(concurring) :
I concur with the result reached by my Brother Anderson in this case, but I do so chiefly on the following basis.
A system which requires the unanimous verdict of a jury of twelve can function satisfactorily in most cases only because most jurors are reasonable men and women, and after a certain amount of discussion has produced a large majority in favor of one view, those in the minority may be willing to join the majority in the belief that if so many other reasonable people have a contrary view, the views of the minority may well be mistaken. Instructions to the jurors in both state and federal courts stress the importance of jurors listening to the views of one another and making allowance for the fact that there can be a reasonable difference of opinion.1
Moreover, a reasonable juror knows that even though he might prefer to have the jury reach a different result, it is also important that it reach some result. Hence he does not hesitate to reexamine his original views and to give up his opinion if convinced, by the fact that everyone else has contrary views, that his opinion is erroneous. He seeks primarily to agree upon a verdict so long as he can do so without violating his individual judgment and conscience. This commonsense view of getting things decided usually prevails in all groups under circumstances in which there must be a free expression of opinion.

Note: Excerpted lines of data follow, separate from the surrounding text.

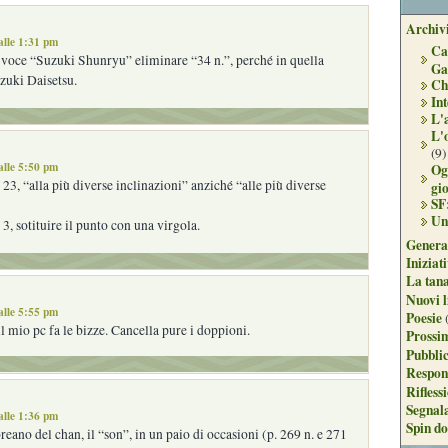
Archivi
alle 1:31 pm
Ca
 voce “Suzuki Shunryu” eliminare “34 n.”, perché in quella
Ga
uzuki Daisetsu.
Ch
Int
L'
L'
(9)
alle 5:50 pm
Og
 23, “alla più diverse inclinazioni” anziché “alle più diverse
gi
SF
Un
3, sotituire il punto con una virgola.
Genera
Iniziat
La tan
Nuovi l
alle 5:55 pm
Poesie
 mio pc fa le bizze. Cancella pure i doppioni.
Prossim
Pubblic
Respon
Rifless
Segnal
alle 1:36 pm
Spin do
reano del chan, il “son”, in un paio di occasioni (p. 269 n. e 271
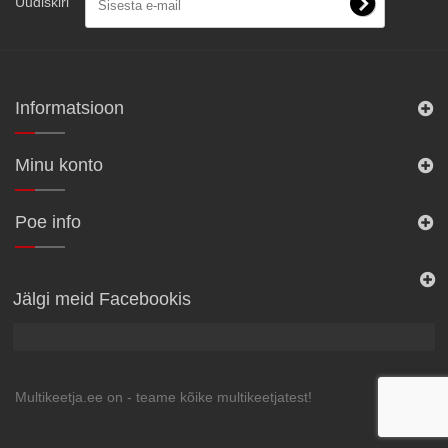
Uudiskiri
Informatsioon
Minu konto
Poe info
Jälgi meid Facebookis
Multikeetja.ee on - teame kõike multikeetjatest!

Indeed it is certainly a proper reason for concurring with the majority that the doubting juror is the only one of a different view from his eleven fellow jurors, as was the case here. Were the court permitted to examine jurors to elicit whether they had surrendered their views, there would be few verdicts which could withstand such examination. Thus, there is every reason to encourage full and free discussion among jurors and their readiness to give up their views and to yield to the persuasions of their fellow jurors, so long- as they do not surrender their honest convictions *1034solely for that reason. Unanimity is possible only if a minority is willing to go along with the majority.
In this case there was no basis for the district judge to find that the one juror did not in fact agree at the time the verdict was rendered. The juror never said that it was not her verdict. On the contrary it was implicit in her statement that she gave up her views and that she did in fact ultimately agree so that the verdict would be unanimous. Under our system this was a good and proper reason, and it merits no further cross-examination either by the court or by anyone else.2
Under the circumstances here, mandamus is required since it is the only way in which the appellate court can correct the egregious error of the district court in setting aside the verdict of the jury and in scheduling a needless retrial.

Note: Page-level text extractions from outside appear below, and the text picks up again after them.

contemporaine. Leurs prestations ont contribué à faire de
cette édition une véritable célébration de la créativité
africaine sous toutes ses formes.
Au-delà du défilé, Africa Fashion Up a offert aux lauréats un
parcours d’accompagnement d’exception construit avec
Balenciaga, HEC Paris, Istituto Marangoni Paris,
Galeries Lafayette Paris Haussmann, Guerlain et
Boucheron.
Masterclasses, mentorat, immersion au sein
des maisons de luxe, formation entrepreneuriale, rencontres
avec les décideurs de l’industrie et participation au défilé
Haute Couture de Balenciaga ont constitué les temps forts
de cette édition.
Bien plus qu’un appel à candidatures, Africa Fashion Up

. The sample instruction on this point recommended for federal courts by the American Bar Association in its Standards Relating to Trial by Jury (1968) at 145, and by the Hon. Edward J. Devitt and Professor Charles B. Blackmar in their book, Federal Jury Practice and Instructions (1970) at 226-7, reads as follows:
The verdict must represent the considered judgment of each juror. In order to return a verdict, it is necessary that each juror agree. Your verdict must be unanimous.
It is your duty, as jurors, to consult with one another, and to deliberate with a view to reaching an agreement, if you can do so without violence to individual judgment. You must each decide the case for yourself, but only after an impartial consideration of the evidence in the case with your fellow jurors. In the course of your deliberations, do not hesitate to reexamine your own views, and change your opinion, if convinced it is erroneous. But do not surrender your honest conviction as to the weight or effect of evidence, solely because of the opinion of your fellow jurors or for the mere purpose of returning a verdict.

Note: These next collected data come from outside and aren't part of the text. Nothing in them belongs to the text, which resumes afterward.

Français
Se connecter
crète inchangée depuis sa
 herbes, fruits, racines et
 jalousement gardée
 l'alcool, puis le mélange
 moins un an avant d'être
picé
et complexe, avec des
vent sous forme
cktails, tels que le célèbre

The recommended instructions for state courts are similar. See, Instructions (1965) at 75-6; California Jury Instructions : Criminal (ed. Superior Court of Los Angeles County) (1958) at 30; California Jury Instructions: Civil (ed. Superior Court of Los Angeles County) (1956) at 57-9; Illinois Judicial Conference, A Handbook for Jurors in Illinois Civil Cases (1960) ; A Handbook for Jurors — Connecticut (1957) at 13-14; National Conference of State Trial Judges, The State Trial Judge’s Book (1969) at 172-3.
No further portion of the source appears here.